Father Barkemeyer said that there was an “extraordinary opportunity” for evangelization, in that many Catholics coming into the armed services lack a strong connection to their faith.
“One of our challenges, much like the circuit riders of old, is to minister to these people in their various locations,” Archbishop Broglio said. That means not only chaplains to celebrate the sacraments but all the other ministries like marriage preparation, RCIA and religious education.
Deacon Jay Horning, a transitional deacon preparing for military chaplaincy, said that he sees much of his job as showing service members the importance of God in their lives and to who they are as persons. Especially during basic training, he said, going to Mass for recruits is a reassuring experience of continuity and home, since “it’s the same wherever you’re from.”
While he looks forward to serving the Diocese of Fort Wayne-South Bend, Indiana, Deacon Horning also recognizes the “tremendous need” for future priests like him in the military.
“Our goal is to allow God to be present in the military, and I’m looking forward to that a lot,” he said.
The interior of Holy Cross Catholic Church in Jackson, Kentucky. Courtesy photo
Diocese of Lexington, Kentucky
Out of 50 counties in the Diocese of Lexington, 40 of them are in Appalachia. Much of its Catholic Home Missions appeal grant goes to its Appalachian Missions Assistance Program, which funds staff leaders and expenses at parishes in the Appalachian region of the state. In quiet towns nestled between mountains, where the horizon is never far away, small communities of Catholics come worship together.
While Catholics originally came to the region in pursuit of jobs in the coal mines, their numbers were never large. Many Catholics moved away during the economic decline of the region, leaving some towns with only a single Catholic family.

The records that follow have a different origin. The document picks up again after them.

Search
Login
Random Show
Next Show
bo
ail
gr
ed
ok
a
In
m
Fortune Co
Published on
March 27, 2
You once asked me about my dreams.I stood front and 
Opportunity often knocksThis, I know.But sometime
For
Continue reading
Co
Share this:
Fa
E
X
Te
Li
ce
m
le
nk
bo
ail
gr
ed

At Holy Cross in Jackson, Kentucky, the parish covers the entire county and serves about 30 Catholics. Josh Van Cleef and his wife, Ellen, the parish life co-directors, lead the parish every day in its ministry to both Catholics and non-Catholics. Josh Van Cleef told OSV that the area has “consistent challenges but persistent beauty.”

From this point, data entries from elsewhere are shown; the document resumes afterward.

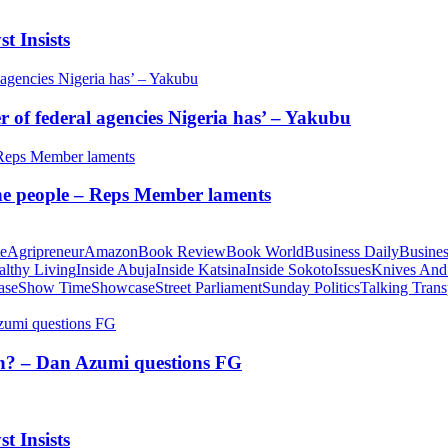
t Insists
of federal agencies Nigeria has’ – Yakubu
 the people – Reps Member laments
te
Agripreneur
Amazon
Book Review
Book World
Business Daily
Busines
althy Living
Inside Abuja
Inside Katsina
Inside Sokoto
Issues
Knives And
ase
Show Time
Showcase
Street Parliament
Sunday Politics
Talking Trans
tion? – Dan Azumi questions FG
t Insists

After the coal mining that powered the local economy disappeared, few jobs were left that could support a family. And the opioid epidemic that has ravaged the country has left its marks on the area as well. But Van Cleef said people have remained resilient in the face of their hardships and continue to draw strength from their families and community.
The Church plays a vital role in the community, acting like a family: parishioners often call if they won’t be able to make it to Mass. During the week, the parish offers communion services, Eucharistic adoration and family faith formation. On Saturday evening Father Neil Pezzulo, a Glenmary Home Missioner priest, comes to celebrate the Vigil Mass before moving on to other towns to say Sunday Masses.

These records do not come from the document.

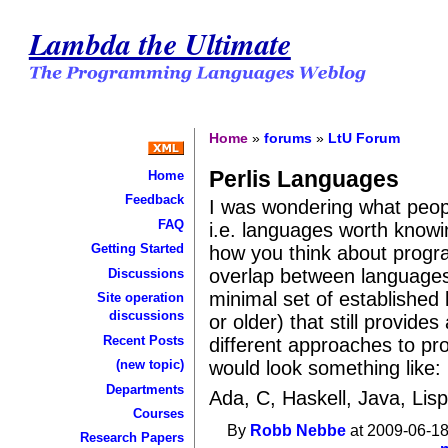
Lambda the Ultimate
Home
»
forums
»
LtU Forum
Perlis Languages
Home
Feedback
I was wondering what peop
FAQ
i.e. languages worth know
Getting Started
how you think about progra
overlap between languages 
Discussions
minimal set of established
Site operation
discussions
or older) that still provid
Recent Posts
different approaches to pro
would look something like:
(new topic)
Departments
Ada, C, Haskell, Java, Lisp
Courses
By
Robb Nebbe
at 2009-06-18
Research Papers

Even for those who aren’t Catholic, Van Cleef said, the local Church acts as a sign of hope. Neighbors view the Church as an important provider of social services and always know “that the Catholics will help.”
Parishes like Holy Cross never have had a resident pastor and rely on traveling priests for their sacramental needs. Father Pezzulo drives about 600 miles a weekend, serving three parishes before he heads back to Cincinnati.
“We don’t have large numbers,” the priest said, “so the burden of being the Church is very real.” That brings a sense of family that larger parishes can miss. Father Pezzulo noted, “Parish functions are an extension of the Eucharist.”
That unity in Christ, gathering for and through the Eucharist, is a microcosm of the universal Church. Van Cleef said that without support from others, “churches like this wouldn’t thrive and may not even survive.”